ACTION ITEM —
Using the listing below, keep only the lines with the word "guerre" and copy them.

STUDY MATERIAL —
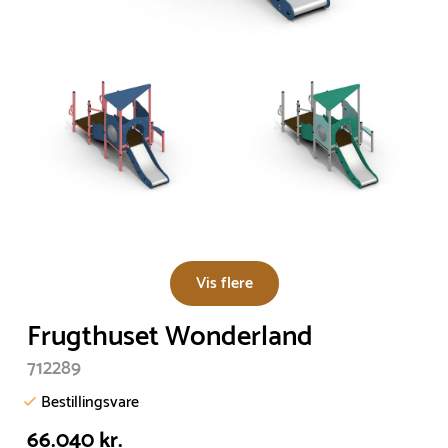
Vis flere
Frugthuset Wonderland
712289
Bestillingsvare
66.040 kr.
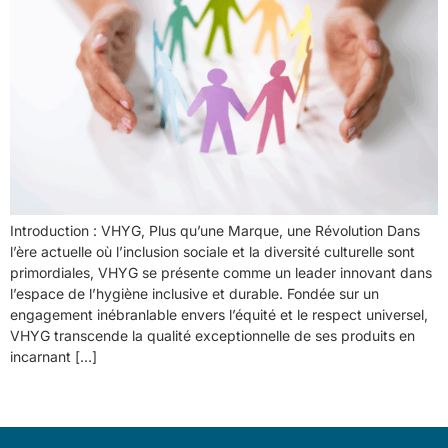
Introduction : VHYG, Plus qu’une Marque, une Révolution Dans
l’ère actuelle où l’inclusion sociale et la diversité culturelle sont
primordiales, VHYG se présente comme un leader innovant dans
l’espace de l’hygiène inclusive et durable. Fondée sur un
engagement inébranlable envers l’équité et le respect universel,
VHYG transcende la qualité exceptionnelle de ses produits en
incarnant […]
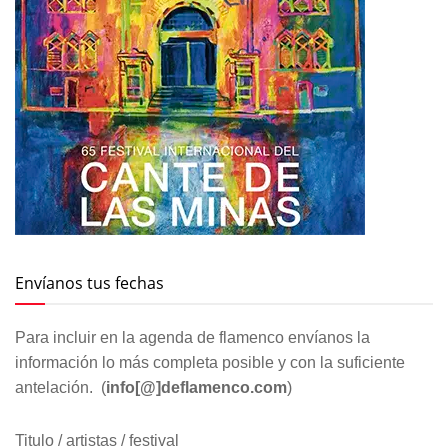
Envíanos tus fechas
Para incluir en la agenda de flamenco envíanos la
información lo más completa posible y con la suficiente
antelación. (
info[@]deflamenco.com
)
Titulo / artistas / festival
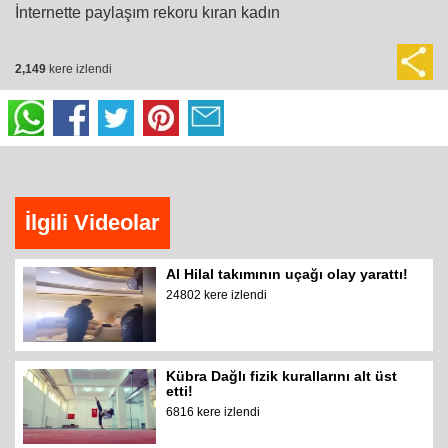
İnternette paylaşım rekoru kıran kadın
2,149
kere izlendi
İlgili Videolar
Al Hilal takımının uçağı olay yarattı!
24802 kere izlendi
Kübra Dağlı fizik kurallarını alt üst
etti!
6816 kere izlendi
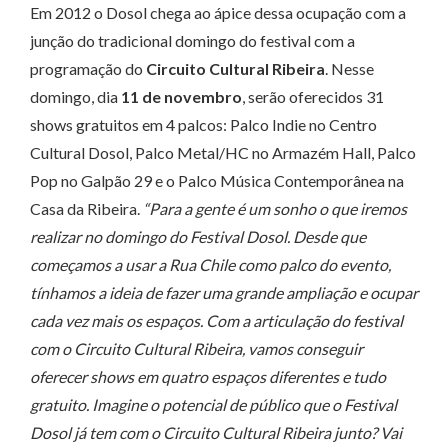
Em 2012 o Dosol chega ao ápice dessa ocupação com a
junção do tradicional domingo do festival com a
programação do
Circuito Cultural Ribeira
. Nesse
domingo, dia
11 de novembro
, serão oferecidos 31
shows gratuitos em 4 palcos: Palco Indie no Centro
Cultural Dosol, Palco Metal/HC no Armazém Hall, Palco
Pop no Galpão 29 e o Palco Música Contemporânea na
Casa da Ribeira.
“Para a gente é um sonho o que iremos
realizar no domingo do Festival Dosol. Desde que
começamos a usar a Rua Chile como palco do evento,
tínhamos a ideia de fazer uma grande ampliação e ocupar
cada vez mais os espaços. Com a articulação do festival
com o Circuito Cultural Ribeira, vamos conseguir
oferecer shows em quatro espaços diferentes e tudo
gratuito. Imagine o potencial de público que o Festival
Dosol já tem com o Circuito Cultural Ribeira junto? Vai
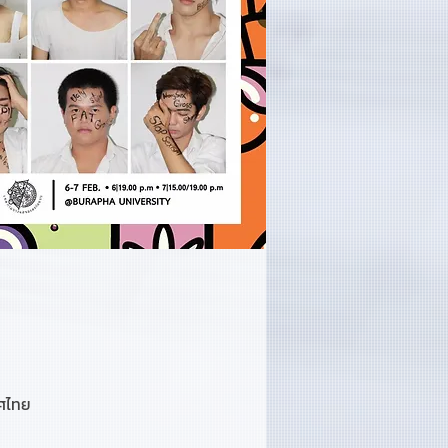
ทศไทย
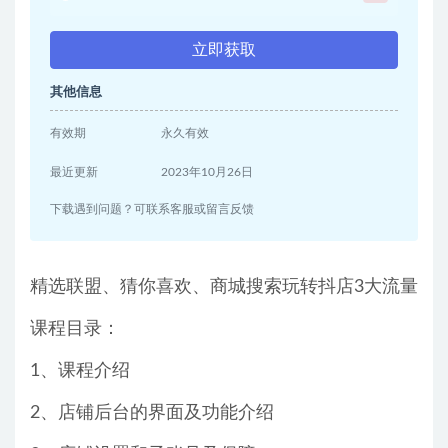
立即获取
其他信息
有效期
永久有效
最近更新
2023年10月26日
下载遇到问题？可联系客服或留言反馈
精选联盟、猜你喜欢、商城搜索玩转抖店3大流量
课程目录：
1、课程介绍
2、店铺后台的界面及功能介绍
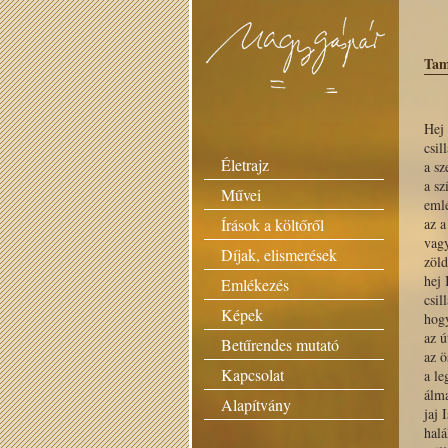
Tam
Hej
csil
Életrajz
a sz
a sz
Művei
emlé
Írások a költőről
az a
vag
Díjak, elismerések
zöld
hej 
Emlékezés
csil
Képek
hogy
az ú
Betűrendes mutató
az ö
Kapcsolat
a le
álma
Alapítvány
jaj 
halá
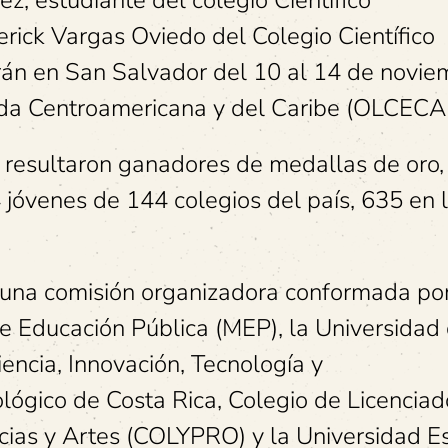
erick Vargas Oviedo del Colegio Científico
rán en San Salvador del 10 al 14 de novie
ada Centroamericana y del Caribe (OLCECA
 resultaron ganadores de medallas de oro,
4 jóvenes de 144 colegios del país, 635 en 
.
 una comisión organizadora conformada por
de Educación Pública (MEP), la Universidad
iencia, Innovación, Tecnología y
lógico de Costa Rica, Colegio de Licenciad
ncias y Artes (COLYPRO) y la Universidad E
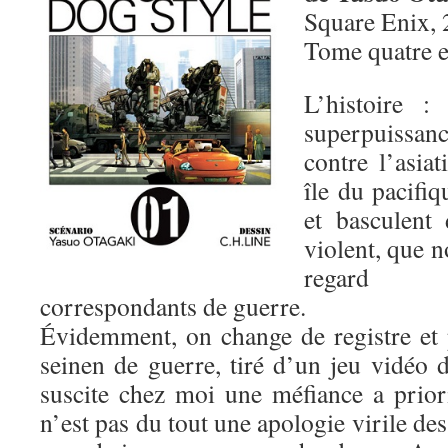
Square Enix, 
Tome quatre 
L’histoire :
superpuissa
contre l’asia
île du pacifiq
et basculent 
violent, que n
regard d
correspondants de guerre.
Évidemment, on change de registre et
seinen de guerre, tiré d’un jeu vidéo
suscite chez moi une méfiance a prio
n’est pas du tout une apologie virile de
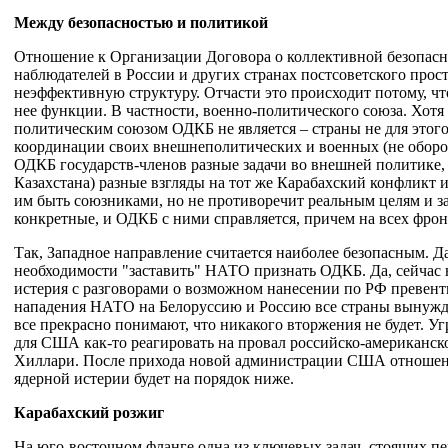
Между безопасностью и политикой
Отношение к Организации Договора о коллективной безопасн
наблюдателей в России и других странах постсоветского про
неэффективную структуру. Отчасти это происходит потому, ч
нее функции. В частности, военно-политического союза. Хотя 
политическим союзом ОДКБ не является – страны не для этого
координации своих внешнеполитических и военных (не оборо
ОДКБ государств-членов разные задачи во внешней политике,
Казахстана) разные взгляды на тот же Карабахский конфликт 
им быть союзниками, но не противоречит реальным целям и з
конкретные, и ОДКБ с ними справляется, причем на всех фрон
Так, Западное направление считается наиболее безопасным. Д
необходимости "заставить" НАТО признать ОДКБ. Да, сейчас н
истерия с разговорами о возможном нанесении по РФ превенти
нападения НАТО на Белоруссию и Россию все страны вынужде
все прекрасно понимают, что никакого вторжения не будет. У
для США как-то реагировать на провал российско-американско
Хиллари. После прихода новой администрации США отношения,
ядерной истерии будет на порядок ниже.
Карабахский розжиг
На юго-восточном фланге одна из ключевых задач, стоящих п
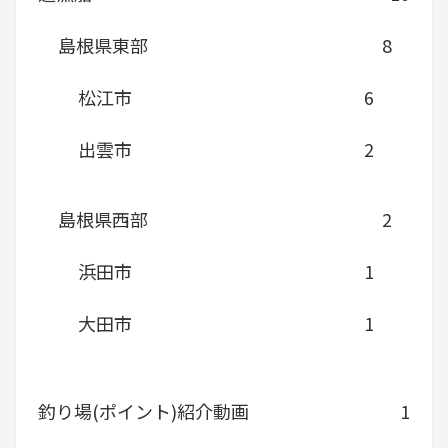
島根県東部
8
松江市
6
出雲市
2
島根県西部
2
浜田市
1
大田市
1
釣り場(ポイント)紹介動画
1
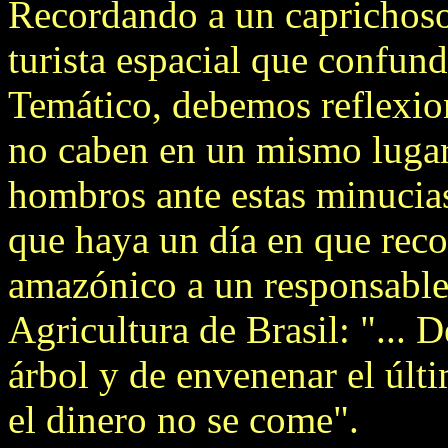
Recordando a un caprichoso
turista espacial que confun
Temático, debemos reflexio
no caben en un mismo lugar
hombros ante estas minucias
que haya un día en que rec
amazónico a un responsable
Agricultura de Brasil: "... D
árbol y de envenenar el úl
el dinero no se come".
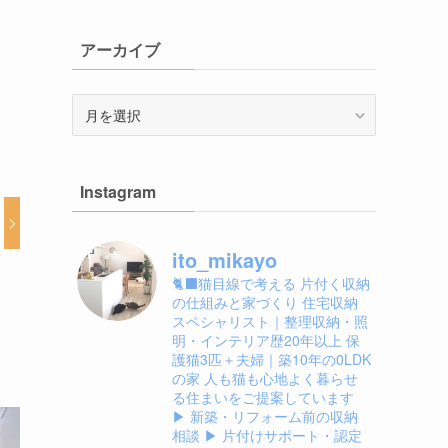
アーカイブ
ア
ー
カ
イ
Instagram
ブ
ito_mikayo
🐈‍⬛猫目線で考える
片付く収納
の仕組みと家づくり
住宅収納
スペシャリスト｜整理収納・照
明・インテリア歴20年以上
保
護猫3匹＋夫婦｜築10年の0LDK
の家
人も猫も心地よく暮らせ
る住まいをご提案しています
▶ 新築・リフォーム前の収納
相談
▶ 片付けサポート・認定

RESPONSE BELOW —
correspondants de guerre.
seinen de guerre, tiré d’un jeu vidéo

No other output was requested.